The first fix was to stop treating the entire context window as available history. The available budget is computed by subtracting fixed costs upfront:
available = (
context_limit
- tool_schema_tokens
- system_tokens
- COMPLETION_RESERVE
- safety_margin
)
With a 262K context window and typical overhead, this leaves around 219K tokens for message history. With a tighter 32K context, it correctly reports only a few thousand tokens available. That is useful. It tells you immediately that long sessions won’t work at that context size, instead of silently crashing 3 iterations later.
The second fix was self-calibrating token counts. Rather than trying to match Qwen’s exact tokenization rules, we use the API’s own response to correct our estimates. After every call, the response includes the actual number of tokens processed. We compare that to our estimate and adjust the correct factor upward if the actual count was higher:
if actual_tokens > our_estimate:
calibration = max(calibration, actual_tokens / our_estimate)
calibration = min(calibration, 4.0)
The factor only goes up. An overestimate causes slightly more frequent trimming. An underestimate causes the next call to fail. The consequences are asymmetric, so the correction is one-directional.
The third fix was to trim strategically rather than uniformly. When approaching the budget, the agent collects eligible tool results, sorts them by size, and removes the largest ones first. A single large code execution output can contain 50 to 200KB of logs, tables, or base64-encoded plot data. Removing one large block can save as much context as removing dozens of small messages. User messages are never trimmed. They contain the scientific intent and constraints that define what the analysis is supposed to do.
Together, these changes made the agent actually usable. A full 50+ iteration analysis now runs to completion without the user seeing a context error.
Conclusion
Running an LLM locally for a real agentic workload exposes problems that are easy to miss when using a cloud API. The model does not just need to be good. The inference server needs to be configured deliberately, and the context window needs to be managed deliberately. Neither problem is impossible, but neither is automatic.

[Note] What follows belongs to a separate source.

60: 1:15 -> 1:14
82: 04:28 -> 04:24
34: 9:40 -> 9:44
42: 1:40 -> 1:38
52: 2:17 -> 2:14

The optimizations in Part 1 compound in ways that are not obvious upfront. CUDA graphs take a barely functional baseline and make it usable. Prefix caching changes the interactive feel of the agent by avoiding the cost of rereading the same 36K-token prefix on every call. FP8 KV cache increases the amount of context that fits in memory. MTP adds meaningful decode throughput on top. Together, these changes take the agent from 10 to 15 seconds per iteration to roughly 1 to 3 seconds.
The context management changes in Part 2 solve a different problem: correctness. A long-running scientific agent needs to remember what it did, not just continue the conversation. The conversation history is a useful context, but it is a fragile source of truth. It grows, gets trimmed, and eventually has to be compressed or discarded. The world state approach, in particular, is something I would recommend to anyone building a domain-specific agent for scientific or analytical workflows. The durable record should live outside the transcript, in a structured state that records each step with exact parameters and outcomes.
That was the main lesson from building this system. A useful agent is not just an LLM with tools. It is a loop with infrastructure around it. The model decides what to do next, but the system around it determines whether the loop is fast enough, stable enough, and reliable enough to finish the work.
Thanks for reading, and I hope you found this helpful!